> [Required work] Return all the lines below exactly as written. Drop every picture.

> [Records shown]

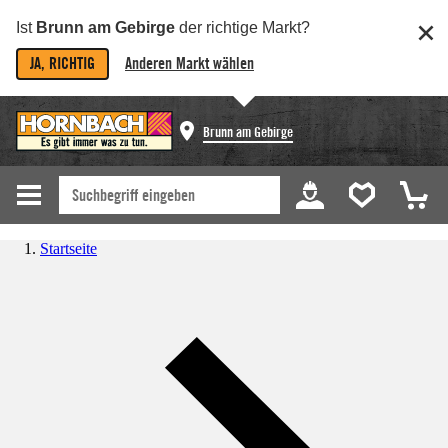
Ist
Brunn am Gebirge
der richtige Markt?
JA, RICHTIG
Anderen Markt wählen
Brunn am Gebirge
Startseite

> [Task output]
Ist
Brunn am Gebirge
der richtige Markt?
JA, RICHTIG
Anderen Markt wählen
Brunn am Gebirge
Startseite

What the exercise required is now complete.